Él se levantó. Su miembro seguía húmedo y lleno de una mezcla de líquido transparente y blanco. Se subió los pantalones y se acercó a mí. Olía a sudor y no sólo del reciente. Sus tatuajes se veían aún más feos de cerca.

—¿Y de dónde sacas el dinero para pagarlo todo? —dijo a sólo unos centímetros. Me acaricio el hombro. No pude hacer nada. Luego rio y pasó junto a mí para pasar al pasillo — Bonita navaja. —Dio unos pasos rumbo a las escaleras y cuando estuvo uno o dos escalones abajo gritó— dile a Felix que le dejé la nueva mercancía en el cuartito del colchón, en dónde está la tele. El dinero debe darlo el próximo domingo, sin excusas. Nos vemos, preciosa.

No me moví. Lo escuché bajar los escalones y después de unos tres segundos oí la puerta cerrarse. Me pregunté cómo había llegado si no había visto su auto cerca de la casa, pero entonces recordé los autos cercanos a la esquina con tipos fumando en su interior. Tal vez eran de él. Pero eso no era importante.

Dejé caer la navaja, la cual había olvidado por completo, y corrí hacia la cama.

—Sana, Sana —exclamé. Ella estaba pálida y su mirada estaba totalmente perdida. La sacudí un poco, pero sólo emitía unos débiles sonidos dando a entender que estaba por quedarse dormida —Maldita sea —Exclamé al ver su entrepierna. Enrojecida, con líquidos asquerosos y con una leve fragancia del aroma corporal de Jay. Cerré los ojos con fuerza y quise imaginarme que no estaba ahí — Sana. No debí dejarte sola.

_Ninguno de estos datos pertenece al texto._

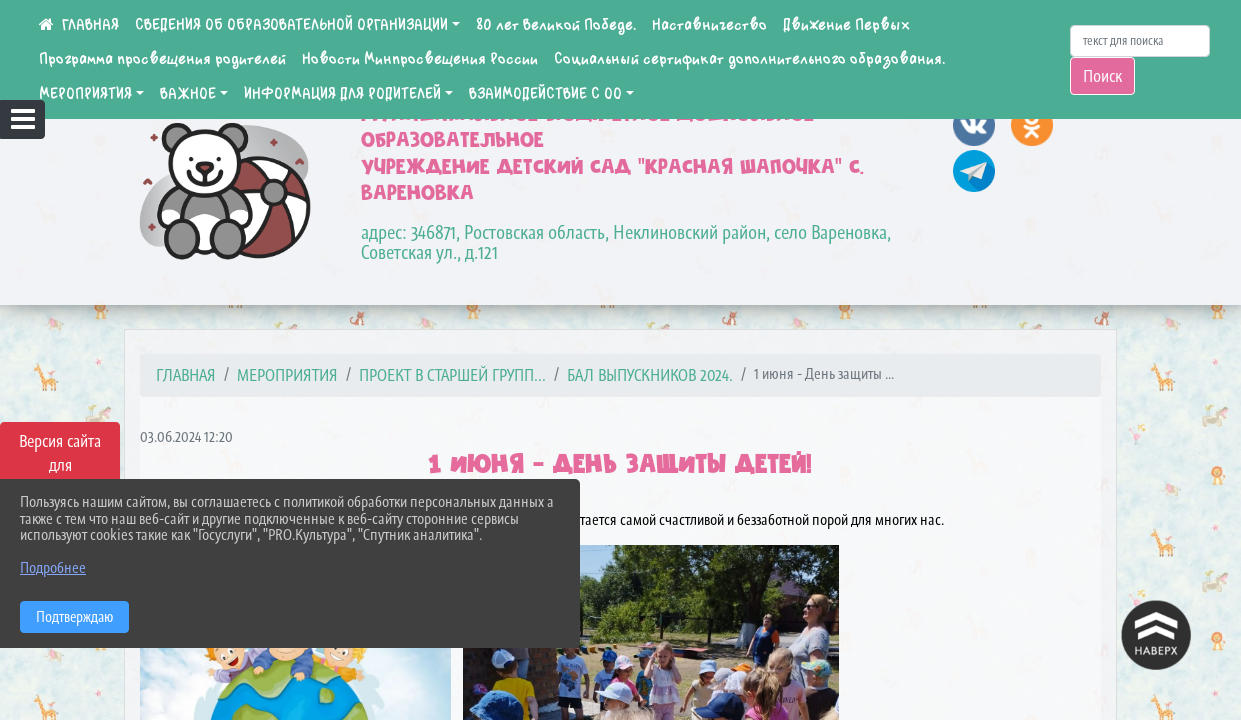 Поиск (1102, 76)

No era mejor que Jay, pero en mi mente, lo hice por su bien. Los animales lo hacían para curarse, por lo que quise hacer lo mismo. Me incliné en aquella entrepierna abusada y sintiéndome totalmente como basura, limpié la sustancia blanca que escurría de entre sus labios vaginales con mi lengua. Unos leves gemidos me hicieron aliviar mi culpa por unos segundos.

¿Porque alguien inocente debía cargar con todo esto?